# WORK REQUEST
Would you transcribe the records below from the line with "La newsletter de Courchevel" to the line with "فراهم می کنند.", ends included, exactly and with nothing more, leaving the pictures out?

# PROVIDED DATA
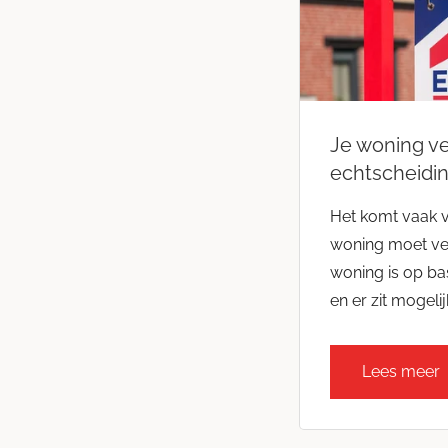
Je woning v
echtscheidi
Het komt vaak v
woning moet ver
woning is op ba
en er zit mogeli
Lees meer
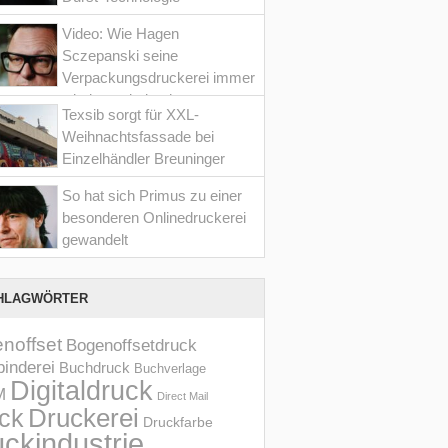
Video: Wie Hagen
Sczepanski seine
Verpackungsdruckerei immer
wieder optimiert hat
Texsib sorgt für XXL-
Weihnachtsfassade bei
Einzelhändler Breuninger
So hat sich Primus zu einer
besonderen Onlinedruckerei
gewandelt
HLAGWÖRTER
noffset
Bogenoffsetdruck
inderei
Buchdruck
Buchverlage
Digitaldruck
M
Direct Mail
Druckerei
ck
Druckfarbe
ckindustrie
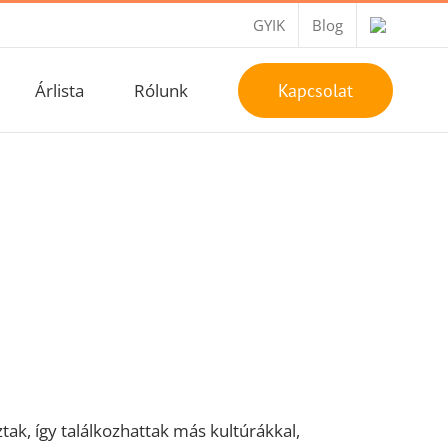
GYIK
Blog
Árlista
Rólunk
Kapcsolat
ak, így találkozhattak más kultúrákkal,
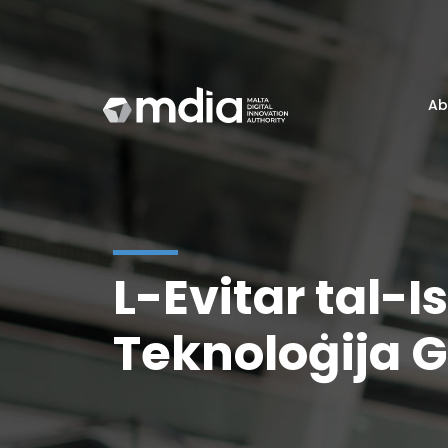
Ab
L-Evitar tal-I
Teknoloġija 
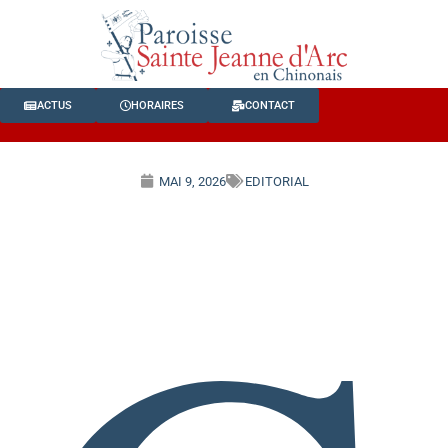
ACTUS
HORAIRES
CONTACT
MAI 9, 2026
EDITORIAL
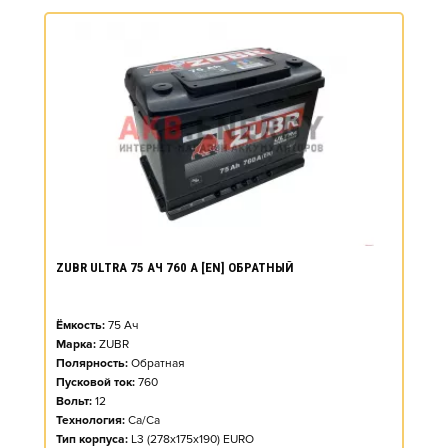
ZUBR ULTRA 75 АЧ 760 А [EN] ОБРАТНЫЙ
Ёмкость:
75
Ач
Марка:
ZUBR
Полярность:
Обратная
Пусковой ток:
760
Вольт:
12
Технология:
Ca/Ca
Тип корпуса:
L3 (278x175x190) EURO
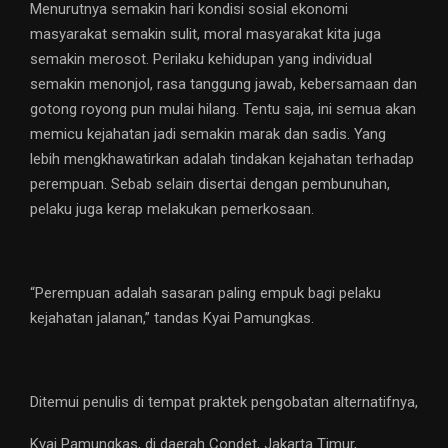
Menurutnya semakin hari kondisi sosial ekonomi
masyarakat semakin sulit, moral masyarakat kita juga
semakin merosot. Perilaku kehidupan yang individual
semakin menonjol, rasa tanggung jawab, kebersamaan dan
gotong royong pun mulai hilang. Tentu saja, ini semua akan
memicu kejahatan jadi semakin marak dan sadis. Yang
lebih mengkhawatirkan adalah tindakan kejahatan terhadap
perempuan. Sebab selain disertai dengan pembunuhan,
pelaku juga kerap melakukan pemerkosaan.
“Perempuan adalah sasaran paling empuk bagi pelaku
kejahatan jalanan,” tandas Kyai Pamungkas.
Ditemui penulis di tempat praktek pengobatan alternatifnya,
Kyai Pamungkas, di daerah Condet, Jakarta Timur,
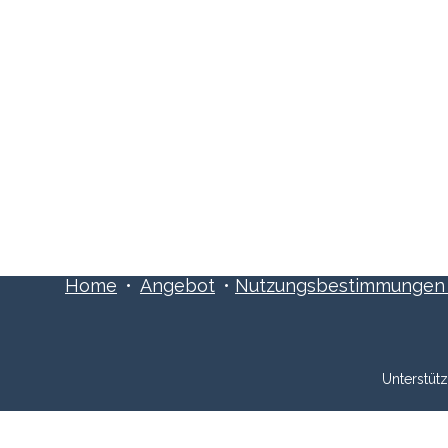
ns an:
Schreibe uns:
1 515 06 70
info@xpreneurs.co
Home
•
Angebot
•
Nutzungsbestimmungen ​
Unterstüt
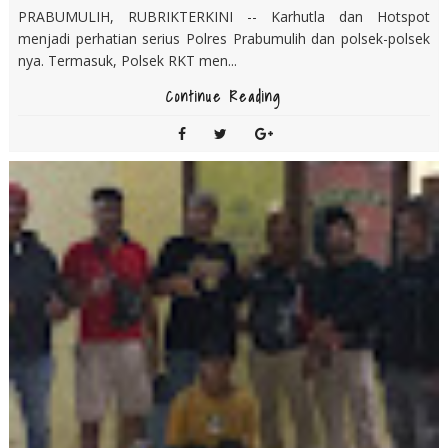
PRABUMULIH, RUBRIKTERKINI -- Karhutla dan Hotspot
menjadi perhatian serius Polres Prabumulih dan polsek-polsek
nya. Termasuk, Polsek RKT men...
Continue Reading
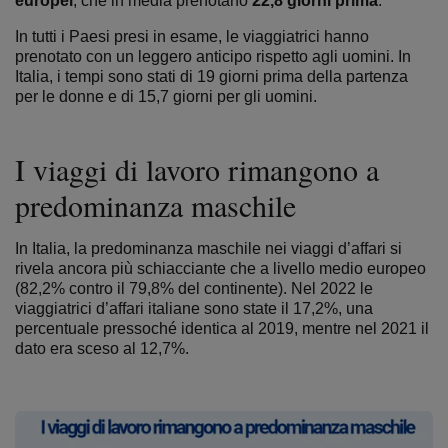
europei
, che in media prenotano
22,8 giorni prima
.
In tutti i Paesi presi in esame, le viaggiatrici hanno
prenotato con un leggero anticipo rispetto agli uomini. In
Italia, i tempi sono stati di 19 giorni prima della partenza
per le donne e di 15,7 giorni per gli uomini.
I viaggi di lavoro rimangono a
predominanza maschile
In Italia, la predominanza maschile nei viaggi d’affari si
rivela ancora più schiacciante che a livello medio europeo
(82,2% contro il 79,8% del continente). Nel 2022 le
viaggiatrici d’affari italiane sono state il 17,2%, una
percentuale pressoché identica al 2019, mentre nel 2021 il
dato era sceso al 12,7%.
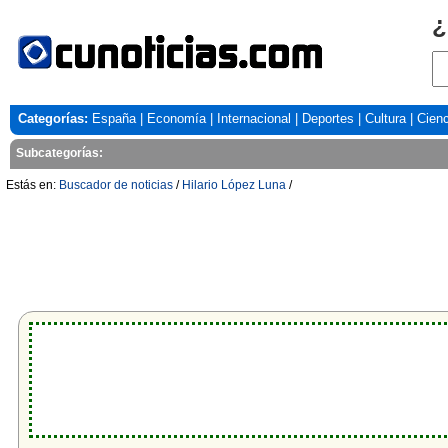
¿
Categorías:
España
|
Economía
|
Internacional
|
Deportes
|
Cultura
|
Cienc
Subcategorías:
Estás en:
Buscador de noticias
/
Hilario López Luna
/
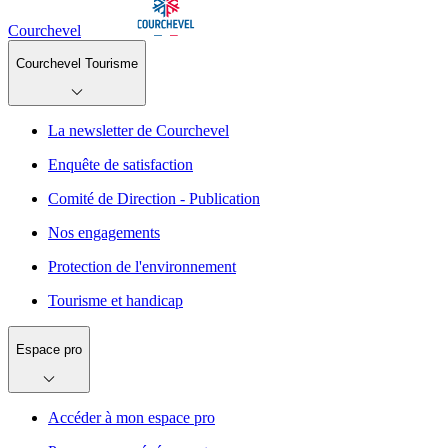
Courchevel
Courchevel Tourisme
La newsletter de Courchevel
Enquête de satisfaction
Comité de Direction - Publication
Nos engagements
Protection de l'environnement
Tourisme et handicap
Espace pro
Accéder à mon espace pro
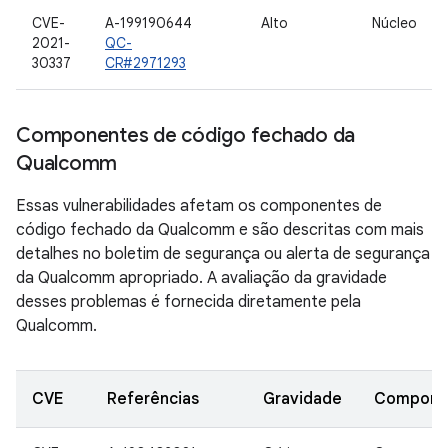
CVE-
A-199190644
Alto
Núcleo
2021-
QC-
30337
CR#2971293
Componentes de código fechado da
Qualcomm
Essas vulnerabilidades afetam os componentes de
código fechado da Qualcomm e são descritas com mais
detalhes no boletim de segurança ou alerta de segurança
da Qualcomm apropriado. A avaliação da gravidade
desses problemas é fornecida diretamente pela
Qualcomm.
CVE
Referências
Gravidade
Compone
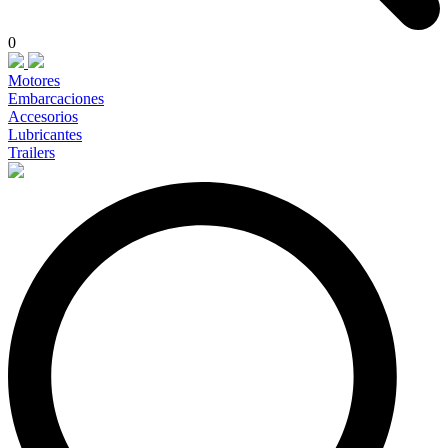
0
Motores
Embarcaciones
Accesorios
Lubricantes
Trailers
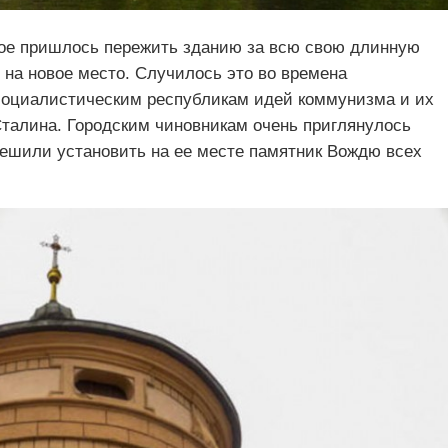
рое пришлось пережить зданию за всю свою длинную
 на новое место. Случилось это во времена
социалистическим республикам идей коммунизма и их
талина. Городским чиновникам очень приглянулось
 решили установить на ее месте памятник Вождю всех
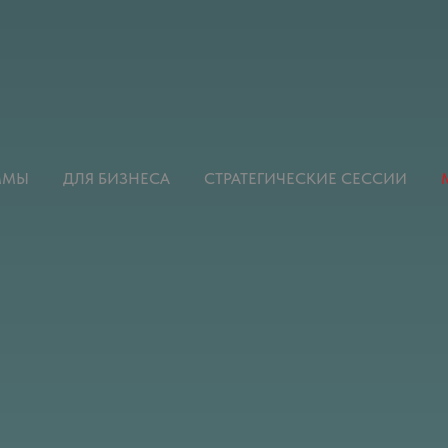
ММЫ
ДЛЯ БИЗНЕСА
СТРАТЕГИЧЕСКИЕ СЕССИИ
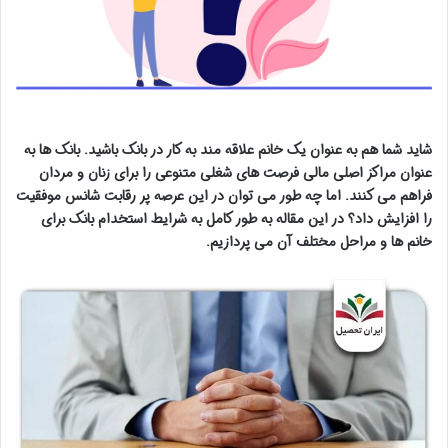
شاید شما هم به عنوان یک خانم علاقه مند به کار در بانک باشید. بانک ها به
عنوان مراکز اصلی مالی فرصت های شغلی متنوعی را برای زنان و مردان
فراهم می کنند. اما چه طور می توان در این عرصه پر رقابت شانس موفقیت
را افزایش داد؟ در این مقاله به طور کامل به شرایط استخدام بانک برای
خانم ها و مراحل مختلف آن می پردازیم.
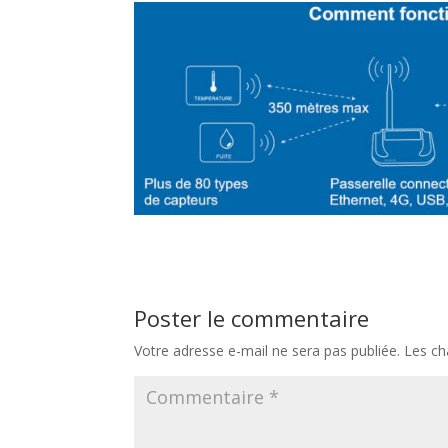
Poster le commentaire
Votre adresse e-mail ne sera pas publiée.
Les ch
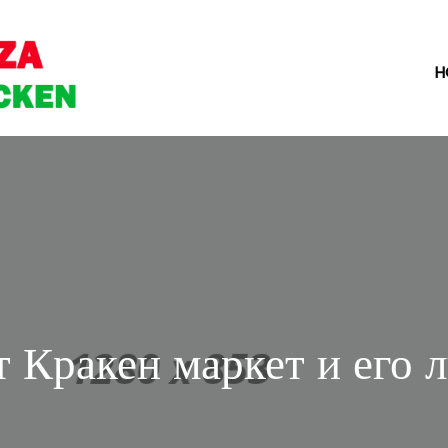
H
Кракен маркет и его л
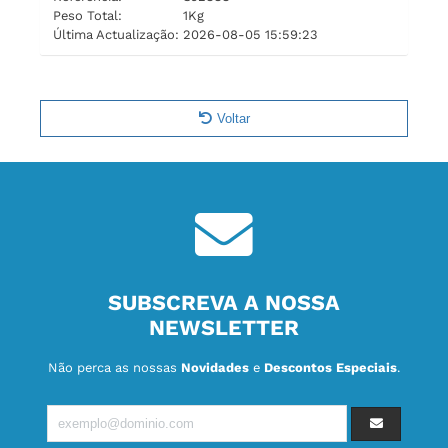
Peso Total:
1Kg
Última Actualização:
2026-08-05 15:59:23
Voltar
SUBSCREVA A NOSSA
NEWSLETTER
Não perca as nossas
Novidades
e
Descontos Especiais
.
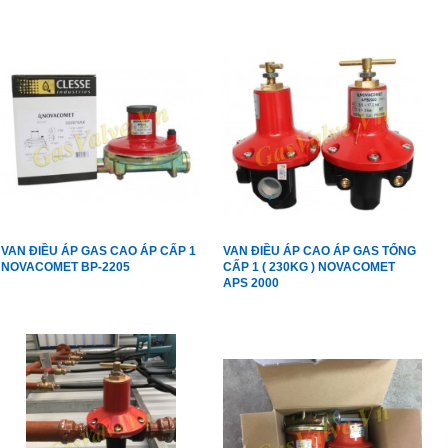
VAN ĐIỀU ÁP GAS CAO ÁP CẤP 1
VAN ĐIỀU ÁP CAO ÁP GAS TỔNG
NOVACOMET BP-2205
CẤP 1 ( 230KG ) NOVACOMET
APS 2000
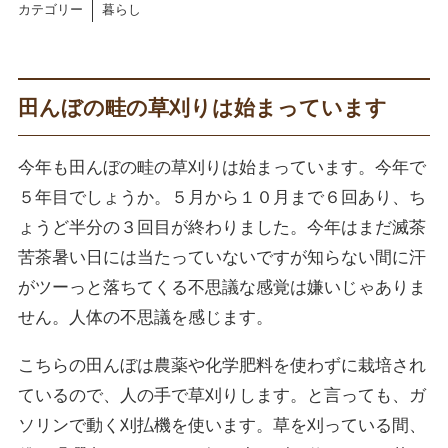
カテゴリー
暮らし
田んぼの畦の草刈りは始まっています
今年も田んぼの畦の草刈りは始まっています。今年で
５年目でしょうか。５月から１０月まで６回あり、ち
ょうど半分の３回目が終わりました。今年はまだ滅茶
苦茶暑い日には当たっていないですが知らない間に汗
がツーっと落ちてくる不思議な感覚は嫌いじゃありま
せん。人体の不思議を感じます。
こちらの田んぼは農薬や化学肥料を使わずに栽培され
ているので、人の手で草刈りします。と言っても、ガ
ソリンで動く刈払機を使います。草を刈っている間、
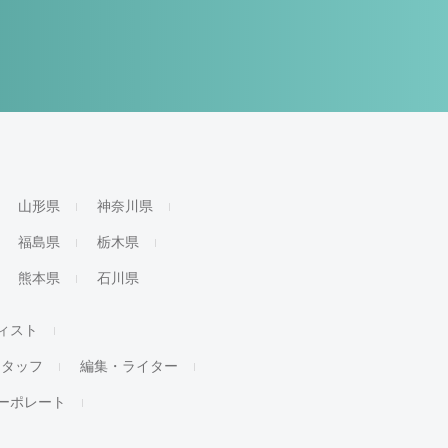
山形県
神奈川県
福島県
栃木県
熊本県
石川県
ィスト
スタッフ
編集・ライター
ーポレート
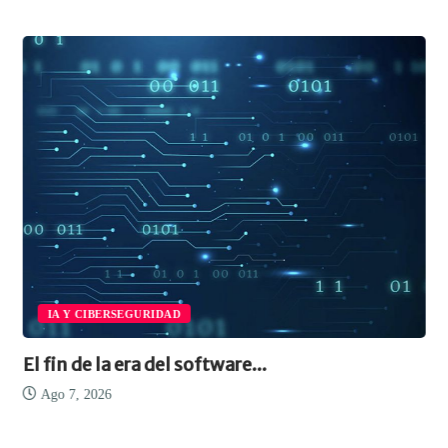
IA Y CIBERSEGURIDAD
El fin de la era del software...
Ago 7, 2026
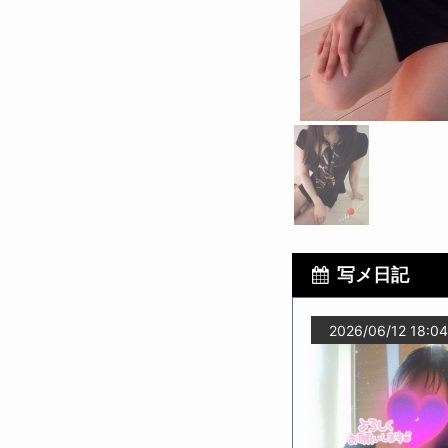
写メ日記
2026/06/12 18:0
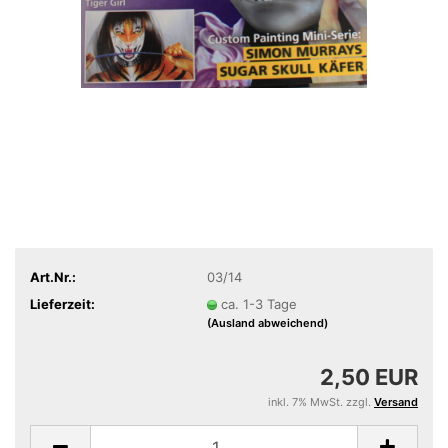
Art.Nr.:
03/14
Lieferzeit:
ca. 1-3 Tage
(Ausland abweichend)
2,50 EUR
inkl. 7% MwSt. zzgl.
Versand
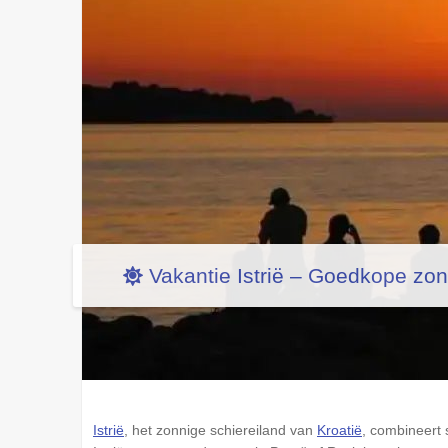
Vakantie Istrië – Goedkope zo
Istrië
, het zonnige schiereiland van
Kroatië
, combineert 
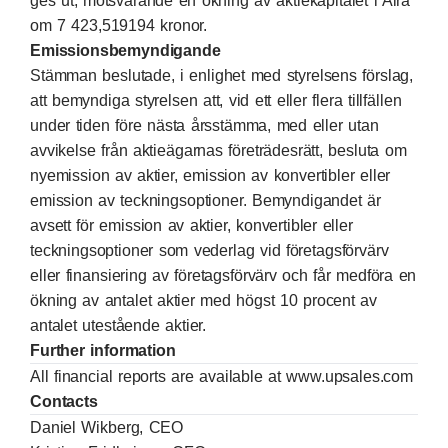
ges ut, motsvarande en ökning av aktiekapitalet i Aira
om 7 423,519194 kronor.
Emissionsbemyndigande
Stämman beslutade, i enlighet med styrelsens förslag,
att bemyndiga styrelsen att, vid ett eller flera tillfällen
under tiden före nästa årsstämma, med eller utan
avvikelse från aktieägarnas företrädesrätt, besluta om
nyemission av aktier, emission av konvertibler eller
emission av teckningsoptioner. Bemyndigandet är
avsett för emission av aktier, konvertibler eller
teckningsoptioner som vederlag vid företagsförvärv
eller finansiering av företagsförvärv och får medföra en
ökning av antalet aktier med högst 10 procent av
antalet utestående aktier.
Further information
All financial reports are available at
www.upsales.com
Contacts
Daniel Wikberg, CEO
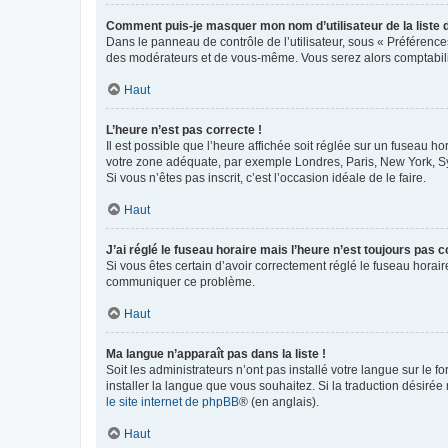
Comment puis-je masquer mon nom d’utilisateur de la liste de
Dans le panneau de contrôle de l’utilisateur, sous « Préférence
des modérateurs et de vous-même. Vous serez alors comptabilis
Haut
L’heure n’est pas correcte !
Il est possible que l’heure affichée soit réglée sur un fuseau hor
votre zone adéquate, par exemple Londres, Paris, New York, Sydn
Si vous n’êtes pas inscrit, c’est l’occasion idéale de le faire.
Haut
J’ai réglé le fuseau horaire mais l’heure n’est toujours pas c
Si vous êtes certain d’avoir correctement réglé le fuseau horaire
communiquer ce problème.
Haut
Ma langue n’apparaît pas dans la liste !
Soit les administrateurs n’ont pas installé votre langue sur le f
installer la langue que vous souhaitez. Si la traduction désirée
le site internet de phpBB
® (en anglais).
Haut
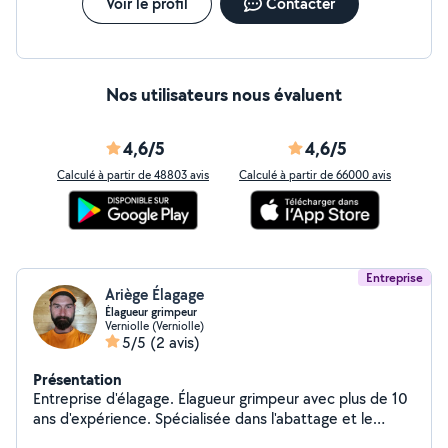
Voir le profil
Contacter
Nos utilisateurs nous évaluent
4,6/5
4,6/5
Calculé à partir de 48803 avis
Calculé à partir de 66000 avis
Entreprise
Ariège Élagage
Élagueur grimpeur
Verniolle (Verniolle)
5/5
(2 avis)
Présentation
Entreprise d'élagage. Élagueur grimpeur avec plus de 10
ans d'expérience. Spécialisée dans l'abattage et le
démontage d'arbres délicat et difficile d'accès. Nous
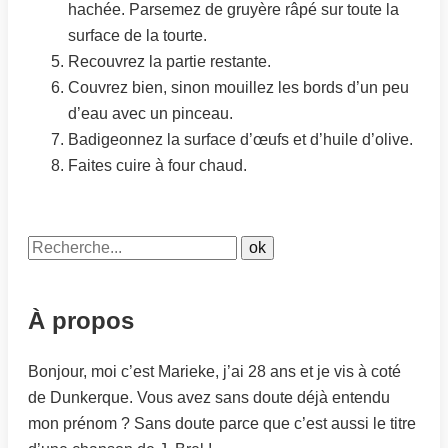
hachée. Parsemez de gruyère râpé sur toute la
surface de la tourte.
Recouvrez la partie restante.
Couvrez bien, sinon mouillez les bords d’un peu
d’eau avec un pinceau.
Badigeonnez la surface d’œufs et d’huile d’olive.
Faites cuire à four chaud.
À propos
Bonjour, moi c’est Marieke, j’ai 28 ans et je vis à coté
de Dunkerque. Vous avez sans doute déjà entendu
mon prénom ? Sans doute parce que c’est aussi le titre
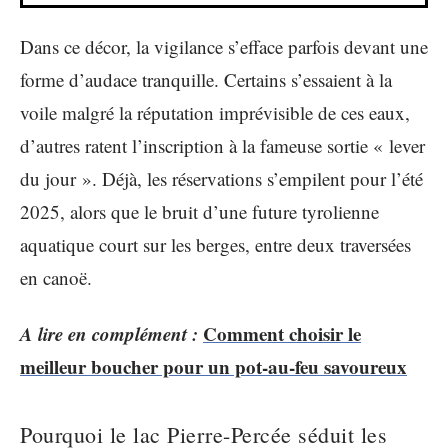
Dans ce décor, la vigilance s’efface parfois devant une
forme d’audace tranquille. Certains s’essaient à la
voile malgré la réputation imprévisible de ces eaux,
d’autres ratent l’inscription à la fameuse sortie « lever
du jour ». Déjà, les réservations s’empilent pour l’été
2025, alors que le bruit d’une future tyrolienne
aquatique court sur les berges, entre deux traversées
en canoë.
A lire en complément :
Comment choisir le
meilleur boucher pour un pot-au-feu savoureux
Pourquoi le lac Pierre-Percée séduit les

# RESULT OF THE EXERCISE
La newsletter de Courchevel
Enquête de satisfaction
Comité de Direction - Publication
Nos engagements
Protection de l'environnement
Tourisme et handicap
Espace pro
Accéder à mon espace pro
CVE-
A-199190644
Alto
Núcleo
2021-
QC-
30337
CR#2971293
Componentes de código fechado da
Qualcomm
Essas vulnerabilidades afetam os componentes de
código fechado da Qualcomm e são descritas com mais
detalhes no boletim de segurança ou alerta de segurança
da Qualcomm apropriado. A avaliação da gravidade
desses problemas é fornecida diretamente pela
Qualcomm.
CVE
Referências
Gravidade
Compone
0
Motores
Embarcaciones
Accesorios
Lubricantes
Trailers
рое пришлось пережить зданию за всю свою длинную
 на новое место. Случилось это во времена
социалистическим республикам идей коммунизма и их
талина. Городским чиновникам очень приглянулось
 решили установить на ее месте памятник Вождю всех
ММЫ
ДЛЯ БИЗНЕСА
СТРАТЕГИЧЕСКИЕ СЕССИИ
شاید شما هم به عنوان یک خانم علاقه مند به کار در بانک باشید. بانک ها به
عنوان مراکز اصلی مالی فرصت های شغلی متنوعی را برای زنان و مردان
فراهم می کنند. اما چه طور می توان در این عرصه پر رقابت شانس موفقیت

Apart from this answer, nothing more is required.